Endocrine-disrupting chemicals, or EDCs, are synthetic or naturally occurring compounds that can interfere with or mimic the body's hormones. EDCs, such as flame retardants, phthalates and bisphenol-A, are known for their potential effects on reproductive, neurological and immune functions. But animal studies also suggest that early life exposure to some EDCs can cause weight gain later in life, and, as a result, have been called "obesogens." Some manufacturers have reduced the use of EDCs in products, but many are still ubiquitous in consumer goods. And they wind up in indoor dust that can be inhaled, ingested, or absorbed through the skin.
Sputnik got in touch with one of the authors of the study on the issue, Christopher D. Kassotis, Post Doctoral Research Associate (Stapleton Lab), who explained what effect house dust containing these compounds might have on fat cells.
"Building materials and products common to most homes (e.g. furniture, TVs, carpets, etc) are often treated with synthetic chemicals, which migrate out of the products over time and accumulate in house dust, where residents can be exposed to these chemicals on a daily basis," the researcher wrote to Sputnik.

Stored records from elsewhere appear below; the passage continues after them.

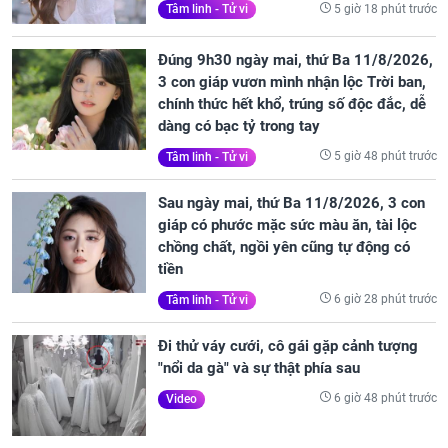
5 giờ 18 phút trước
Tâm linh - Tử vi
Đúng 9h30 ngày mai, thứ Ba 11/8/2026,
3 con giáp vươn mình nhận lộc Trời ban,
chính thức hết khổ, trúng số độc đắc, dễ
dàng có bạc tỷ trong tay
5 giờ 48 phút trước
Tâm linh - Tử vi
Sau ngày mai, thứ Ba 11/8/2026, 3 con
giáp có phước mặc sức màu ăn, tài lộc
chồng chất, ngồi yên cũng tự động có
tiền
6 giờ 28 phút trước
Tâm linh - Tử vi
Đi thử váy cưới, cô gái gặp cảnh tượng
"nổi da gà" và sự thật phía sau
6 giờ 48 phút trước
Video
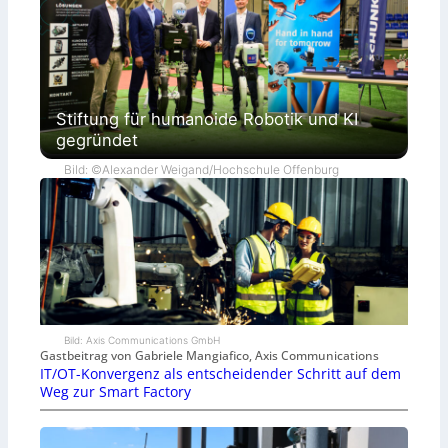
Stiftung für humanoide Robotik und KI
gegründet
Bild: ©Alexander Weigand/Hochschule Offenburg
Bild: Axis Communications GmbH
Gastbeitrag von Gabriele Mangiafico, Axis Communications
IT/OT-Konvergenz als entscheidender Schritt auf dem
Weg zur Smart Factory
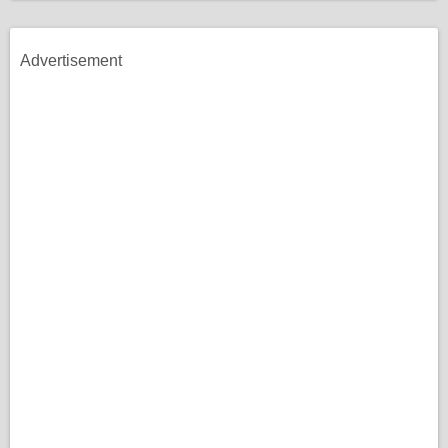
Advertisement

"This study assessed approximately forty chemicals commonly detected and measured in house dust samples for their ability to stimulate the development of fat cells, using a mouse precursor fat cell model. Approximately two thirds of these chemicals were able to promote lipid accumulation by these cells and/or stimulate the proliferation of the precursor fat cells. We then assessed eleven extracts of indoor house dust samples (containing mixtures of these chemicals) and exposed our cells to these extracts, finding that even low levels of these extracts were sufficient to promote the accumulation of lipids and/or the proliferation of the fat precursor cells," he explained.
The researchers however were not so much interested in the particles of dust that make it into our bodies, but the chemicals, present in many of our consumer products, that are released by household items and accumulate in the dust.
The study did not assess animal or human health directly, but only tried to better understand the underlying biology at the cellular level. Further research would need to be performed to better characterize effects in animals following exposure, or potential effects in humans living in these homes.
It is clear that humans and animals are exposed to chemicals throughout development from a number of sources, but the understanding of specific impacts on human health is, at this time, quite limited to individual chemicals resulting in specific health effects. The researchers have a long way to go in better understanding the potential effects that mixtures of chemicals may have on health – even specifically metabolic health (obesity, diabetes, etc.).
According to recent reports, the obesity epidemic has increased in the last two years in emerging and developed countries, hence there is a growing interest in understanding the factors contributing to increases in metabolic disorders (e.g. diabetes) and obesity, and the idea that exposure to various environmental chemicals may contribute to this adverse health trend has received more attention of late.
The study suggests that exposure to these types of potential metabolic disruptors, as they are called, may be more prevalent than previously realized. The researchers hope that their work provides better clarity regarding how environmental contaminants might impact health, so that consumers can make informed decisions about what is right for them, and so policymakers have the best data possible to work with.
While they have provided some mechanistic evidence that many of these contaminants can influence metabolism, they have not performed this work in an animal model or in connection with humans living in these homes – so it is much too early to suggest that there is a threat to human health from this research, the author concluded.